Constance had not heard the whisper, but she had seen it; and she saw a guilty, puzzled look on Cyril's face, afterwards an ineffectively concealed conspiratorial look on both their faces.
They had 'something between them,' from which she, the mother, was shut out!
Was it not natural that she should be wounded?
She was far too proud to mention the telegrams.
And as neither Cyril nor Sophia mentioned them, the circumstances leading to Cyril's change of plan were not referred to at all, which was very curious.
Then Cyril was more sociable than he had ever been; he was different, under his aunt's gaze.
Certainly he treated his mother faultlessly.
But Constance said to herself:
"It is because she is here that he is so specially nice to me."
When tea was finished and they were going upstairs to the drawing- room, she asked him, with her eye on the
'Stag at Eve' engraving:
"Well, is it a success?"
"What?"
His eye followed hers.
"Oh, you've changed it!
What did you do that for, mater?"
"You said it would be better like that," she reminded him.
"Did I?" He seemed genuinely surprised.
"I don't remember.
I believe it is better, though," he added.
"It might be even better still if you turned it the other way up."
He pulled a face to Sophia, and screwed up his shoulders, as if to indicate:
"I've done it, this time!"
"How? The other way up?" Constance queried. Then as she comprehended that he was teasing her, she said: "Get away with you!" and pretended to box his ears.
"You were fond enough of that picture at one time!" she said ironically.
"Yes, I was, mater," he submissively agreed.
"There's no getting over that."
And he pressed her cheeks between his hands and kissed her.
In the drawing-room he smoked cigarettes and played the piano-- waltzes of his own composition.
Constance and Sophia did not entirely comprehend those waltzes.
But they agreed that all were wonderful and that one was very pretty indeed. (It soothed Constance that Sophia's opinion coincided with hers.) He said that that waltz was the worst of the lot.
When he had finished with the piano, Constance informed him about Amy.
"Oh! She told me," he said, "when she brought me my water.
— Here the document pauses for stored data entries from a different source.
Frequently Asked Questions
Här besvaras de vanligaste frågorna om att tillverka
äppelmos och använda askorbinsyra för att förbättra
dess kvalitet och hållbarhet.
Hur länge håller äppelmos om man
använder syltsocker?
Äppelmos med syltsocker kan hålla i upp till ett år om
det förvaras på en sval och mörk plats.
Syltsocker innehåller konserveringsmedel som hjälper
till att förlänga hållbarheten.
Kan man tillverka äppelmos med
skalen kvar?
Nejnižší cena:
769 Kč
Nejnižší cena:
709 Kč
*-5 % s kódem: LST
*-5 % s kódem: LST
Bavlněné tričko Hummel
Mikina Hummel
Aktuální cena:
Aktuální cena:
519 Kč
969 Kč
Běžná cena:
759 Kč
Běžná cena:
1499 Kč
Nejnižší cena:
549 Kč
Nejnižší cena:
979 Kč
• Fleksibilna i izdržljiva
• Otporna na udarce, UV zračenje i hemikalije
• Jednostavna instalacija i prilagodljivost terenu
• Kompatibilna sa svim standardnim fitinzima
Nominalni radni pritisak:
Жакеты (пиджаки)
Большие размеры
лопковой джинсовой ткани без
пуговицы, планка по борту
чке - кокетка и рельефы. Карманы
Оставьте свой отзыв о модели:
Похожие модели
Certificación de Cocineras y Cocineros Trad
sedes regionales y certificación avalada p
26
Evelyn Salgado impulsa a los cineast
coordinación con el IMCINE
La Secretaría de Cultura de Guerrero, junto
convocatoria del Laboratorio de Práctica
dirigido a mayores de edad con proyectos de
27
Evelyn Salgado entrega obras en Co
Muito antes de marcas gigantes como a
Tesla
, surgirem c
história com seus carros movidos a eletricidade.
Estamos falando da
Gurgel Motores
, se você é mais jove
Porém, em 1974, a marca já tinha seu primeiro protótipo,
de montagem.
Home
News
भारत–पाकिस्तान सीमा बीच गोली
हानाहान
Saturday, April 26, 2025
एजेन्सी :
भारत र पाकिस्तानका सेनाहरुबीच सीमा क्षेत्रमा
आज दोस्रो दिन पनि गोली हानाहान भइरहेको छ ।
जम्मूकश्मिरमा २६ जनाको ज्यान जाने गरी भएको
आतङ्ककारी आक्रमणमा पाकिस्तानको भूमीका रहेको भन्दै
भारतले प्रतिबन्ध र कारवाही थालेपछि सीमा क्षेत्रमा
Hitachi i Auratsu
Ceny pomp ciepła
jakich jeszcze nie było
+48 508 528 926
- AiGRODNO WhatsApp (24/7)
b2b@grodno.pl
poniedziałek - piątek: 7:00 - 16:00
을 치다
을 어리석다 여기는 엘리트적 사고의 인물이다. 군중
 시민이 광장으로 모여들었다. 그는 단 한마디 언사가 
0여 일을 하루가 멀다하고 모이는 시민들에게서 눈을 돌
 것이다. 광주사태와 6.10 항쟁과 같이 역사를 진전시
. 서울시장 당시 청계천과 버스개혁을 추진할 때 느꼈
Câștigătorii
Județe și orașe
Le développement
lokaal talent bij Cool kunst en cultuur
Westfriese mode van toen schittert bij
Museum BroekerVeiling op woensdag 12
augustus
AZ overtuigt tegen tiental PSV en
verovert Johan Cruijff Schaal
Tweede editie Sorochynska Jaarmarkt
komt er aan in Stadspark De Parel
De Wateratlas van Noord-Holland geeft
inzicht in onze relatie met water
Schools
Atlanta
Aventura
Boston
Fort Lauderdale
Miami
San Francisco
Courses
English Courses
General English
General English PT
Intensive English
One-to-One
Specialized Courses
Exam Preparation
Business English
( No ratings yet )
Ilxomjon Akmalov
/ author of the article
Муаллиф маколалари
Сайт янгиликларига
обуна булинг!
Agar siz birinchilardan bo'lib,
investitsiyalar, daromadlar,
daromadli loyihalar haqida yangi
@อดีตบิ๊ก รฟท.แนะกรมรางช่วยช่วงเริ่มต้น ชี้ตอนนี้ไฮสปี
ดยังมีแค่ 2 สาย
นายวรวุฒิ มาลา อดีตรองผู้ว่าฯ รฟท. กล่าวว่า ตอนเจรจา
I didn't mention it because I thought it would be rather a sore subject."
Beneath the casualness of his tone there lurked a certain curiosity, a willingness to hear details.
He heard them.
At five minutes to ten, when Constance had yawned, he threw a bomb among them on the hearthrug.
"Well," he said, "I've got an appointment with Matthew at the Conservative Club at ten o'clock.
I must go.
Don't wait up for me."
Both women protested, Sophia the more vivaciously.
It was Sophia now who was wounded.
"It's business," he said, defending himself.
"He's going away early to-morrow, and it's my only chance." And as Constance did not brighten he went on: "Business has to be attended to.
You mustn't think I've got nothing to do but enjoy myself."
No hint of the nature of the business!
He never explained.
As to business, Constance knew only that she allowed him three hundred a year, and paid his local tailor.
The sum had at first seemed to her enormous, but she had grown accustomed to it.